Conservatives are in many ways victims of their successes, and there have indeed been big ones. At 35%, the top tax rate is about half what it was when Reagan took office; the Soviet Union broke up; inflation is barely a nuisance; crime is down; and welfare is reformed. But if all that's true, what is conservatism's rationale for the next generation? What set of goals is there to hold together a coalition that has always been more fractious than it seemed to be from the outside, with its realists and its neoconservatives, its religious ground troops and its libertarian intelligentsia, its Pat Buchanan populists and its Milton Friedman free traders? That is why the challenge for Republican conservatives goes far deeper than merely trying to figure out how to win the next election. 2008 is a question with a very clear premise: Does the conservative movement still have what it takes to redeem its grand old traditions — or, better, to chart new territory?

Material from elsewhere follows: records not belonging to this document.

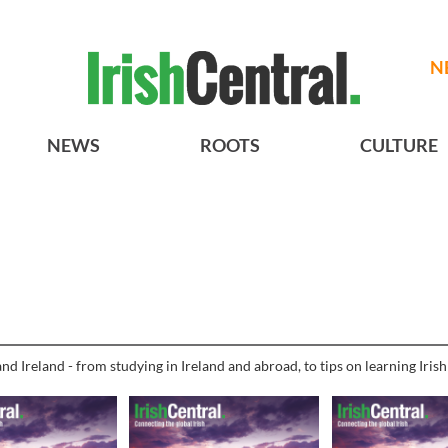
N
NEWS
ROOTS
CULTURE
nd Ireland - from studying in Ireland and abroad, to tips on learning Iris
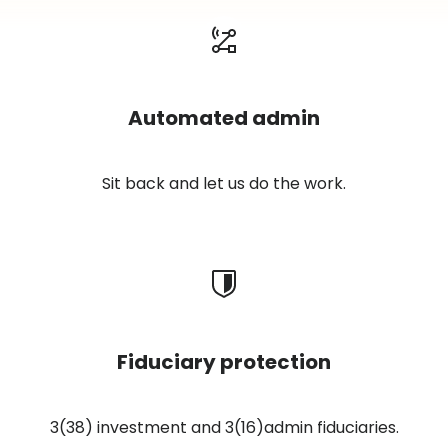
Automated admin
Sit back and let us do the work.
Fiduciary protection
3(38) investment and 3(16)admin fiduciaries.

As an answer, Mark Satin on conservatives going radical middle. Satin I think is correct in noting that most of the initial radical middle/centrist movement came from more left-leaning progressive elements. Because in large measure they had been in charge for so long until the Carter debacle years and Clinton's New Centrist Leftism.

The Republicans had to wait for them to hold the legislature (did from 94-06) and the presidency to have their try and show their failure as the Democrats had with Carter. Now they have to get beyond their own flaws. The best of the group by far is Ross Douthat. His piece (with Reihan Salem) on Sam's Club Republicans here. Not entirely clear yet what it will be for foreign policy.